There are about 150 controlled unclassified systems throughout the federal government that will be placed under the new guidelines, according to Hale.

“This idea of having some baseline that we all have to do I think is going to get stronger and stronger over time,” Hale said. “It’s much better than the list of controls that we used in our last safeguarding clause.”


Department of Defense Deputy CIO for Cybersecurity Richard Hale speaking May 12 at the BDNA IT Security Crisis conference. (FedScoop)

Beyond the basics

For the Defense Department, “mission appropriate cybersecurity” remains the central aim of the department’s risk management framework. Officials are currently conducting a prioritization effort to determine how much and where the department invests its cybersecurity funding. Those decisions will be tracked by the Office of the Deputy Secretary of Defense, Hale said.


“We’re writing guidebooks for program managers on how the risk management framework fits into the acquisition process,” he said. Those guidebooks will cover not only government program offices and acquisition professionals but also contractors who are writing software for mission-critical weapons systems.

But on the operational front, the focus is on using big data to defeat cyber adversaries, Hale said.

“We’re trying to use rich data about bad guys to look at some of the infrastructure defenses and decide whether or not we’re spending our money in the right place,” he said. Agencies now have ample data available and the analytical tools that can tell them how their security systems are performing, and they can quickly map new attacks against that data to determine what can be blocked. “That’s a big change over how things worked even just a few years ago,” Hale said. “You actually now have bad guy capability data that you can use to make decisions about what to buy or how to structure your operation.”

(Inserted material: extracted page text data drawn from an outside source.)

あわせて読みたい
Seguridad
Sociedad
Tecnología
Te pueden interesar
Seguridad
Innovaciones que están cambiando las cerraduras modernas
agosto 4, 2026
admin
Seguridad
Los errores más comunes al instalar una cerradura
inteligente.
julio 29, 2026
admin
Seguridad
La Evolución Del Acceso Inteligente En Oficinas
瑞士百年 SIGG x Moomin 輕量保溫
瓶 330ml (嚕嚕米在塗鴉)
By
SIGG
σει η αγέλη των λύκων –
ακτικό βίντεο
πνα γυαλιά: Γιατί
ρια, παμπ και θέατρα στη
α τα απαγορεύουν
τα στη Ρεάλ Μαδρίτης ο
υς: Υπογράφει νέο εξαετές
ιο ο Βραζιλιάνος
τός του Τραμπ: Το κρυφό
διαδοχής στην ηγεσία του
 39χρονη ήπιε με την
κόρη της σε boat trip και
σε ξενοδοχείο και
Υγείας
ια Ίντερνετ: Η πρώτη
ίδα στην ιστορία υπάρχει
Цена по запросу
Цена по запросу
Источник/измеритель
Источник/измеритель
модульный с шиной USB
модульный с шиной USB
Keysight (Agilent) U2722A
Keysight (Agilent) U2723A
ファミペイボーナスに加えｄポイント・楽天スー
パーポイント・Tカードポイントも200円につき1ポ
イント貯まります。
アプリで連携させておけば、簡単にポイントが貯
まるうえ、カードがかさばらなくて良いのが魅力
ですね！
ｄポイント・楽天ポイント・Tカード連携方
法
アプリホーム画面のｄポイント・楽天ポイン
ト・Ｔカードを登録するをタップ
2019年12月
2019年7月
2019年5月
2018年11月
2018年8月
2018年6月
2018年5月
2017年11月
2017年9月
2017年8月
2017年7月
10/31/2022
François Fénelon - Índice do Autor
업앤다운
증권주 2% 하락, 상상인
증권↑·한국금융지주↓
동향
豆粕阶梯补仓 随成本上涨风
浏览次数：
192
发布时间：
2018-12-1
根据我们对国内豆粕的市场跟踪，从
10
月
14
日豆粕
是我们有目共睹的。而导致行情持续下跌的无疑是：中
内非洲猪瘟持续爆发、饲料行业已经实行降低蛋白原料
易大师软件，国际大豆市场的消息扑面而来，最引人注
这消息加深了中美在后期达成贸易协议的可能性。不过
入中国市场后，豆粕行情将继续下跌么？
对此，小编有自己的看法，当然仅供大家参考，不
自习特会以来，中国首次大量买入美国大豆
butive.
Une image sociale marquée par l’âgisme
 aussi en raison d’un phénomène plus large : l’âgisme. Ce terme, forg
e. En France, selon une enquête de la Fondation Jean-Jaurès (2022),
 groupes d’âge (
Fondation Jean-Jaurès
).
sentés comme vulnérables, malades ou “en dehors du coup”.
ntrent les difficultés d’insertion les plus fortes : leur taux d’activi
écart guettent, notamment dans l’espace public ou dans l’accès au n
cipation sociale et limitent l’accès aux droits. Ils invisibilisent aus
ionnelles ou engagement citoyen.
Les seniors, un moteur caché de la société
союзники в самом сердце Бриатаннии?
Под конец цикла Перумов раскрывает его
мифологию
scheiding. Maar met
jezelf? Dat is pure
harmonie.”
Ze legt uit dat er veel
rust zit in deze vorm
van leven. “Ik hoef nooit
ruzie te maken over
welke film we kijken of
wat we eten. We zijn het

According to Hale, DOD hasn’t always made good use of the data it collected on attackers. “We have ever-better data about bad guys and we have ever-better data that’s unclassified about bad guys. So this data can be very helpful in actually doing cybersecurity.” Hackers tend to get into networks in a particular way that can be profiled, he said. “They do a [domain name system] lookup in a particular way, they contact their command and control network in a particular way, they dump more malware in a particular way, they escalate privileges in a particular way and they move laterally in a particular way. So you can start to characterize all of these particular groups … and then you can kind of map your defenses against this ever-richer set of data about adversaries.”

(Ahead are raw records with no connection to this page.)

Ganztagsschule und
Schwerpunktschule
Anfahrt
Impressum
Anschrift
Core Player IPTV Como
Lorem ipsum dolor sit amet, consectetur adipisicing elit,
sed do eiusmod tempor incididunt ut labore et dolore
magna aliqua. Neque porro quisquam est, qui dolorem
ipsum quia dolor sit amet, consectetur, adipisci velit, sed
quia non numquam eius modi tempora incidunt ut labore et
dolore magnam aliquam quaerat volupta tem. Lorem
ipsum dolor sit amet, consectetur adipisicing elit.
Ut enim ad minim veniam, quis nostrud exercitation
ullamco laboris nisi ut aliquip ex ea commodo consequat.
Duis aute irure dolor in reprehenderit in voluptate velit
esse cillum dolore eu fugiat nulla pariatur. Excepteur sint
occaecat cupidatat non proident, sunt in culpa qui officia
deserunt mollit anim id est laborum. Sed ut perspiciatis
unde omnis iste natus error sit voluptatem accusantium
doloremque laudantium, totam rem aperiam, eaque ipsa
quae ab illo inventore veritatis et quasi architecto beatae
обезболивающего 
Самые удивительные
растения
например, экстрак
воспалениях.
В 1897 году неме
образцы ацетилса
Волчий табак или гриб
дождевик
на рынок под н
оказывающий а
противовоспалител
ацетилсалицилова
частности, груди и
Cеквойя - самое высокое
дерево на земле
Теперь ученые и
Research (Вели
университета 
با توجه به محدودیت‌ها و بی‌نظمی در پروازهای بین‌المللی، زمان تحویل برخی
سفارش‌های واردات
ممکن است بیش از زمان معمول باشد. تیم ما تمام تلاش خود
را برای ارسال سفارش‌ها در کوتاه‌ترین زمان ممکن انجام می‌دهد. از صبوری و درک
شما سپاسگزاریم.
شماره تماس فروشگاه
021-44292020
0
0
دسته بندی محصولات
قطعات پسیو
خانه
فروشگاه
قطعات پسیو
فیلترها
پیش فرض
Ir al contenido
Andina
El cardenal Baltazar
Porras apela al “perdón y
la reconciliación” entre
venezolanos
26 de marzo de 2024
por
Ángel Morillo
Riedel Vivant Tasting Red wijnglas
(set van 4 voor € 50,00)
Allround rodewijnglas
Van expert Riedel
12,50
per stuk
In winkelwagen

The Defense Department analyzed all its attack data, as well as data from other organizations, and found that in almost every case, the attacker exploited a preventable security flaw. “The threat data has confirmed that even when we have a really sophisticated adversary and we may actually see very sophisticated malware, we’re not seeing attacks against sophisticated vulnerabilities,” Hale said. “People are still using the same old stuff.”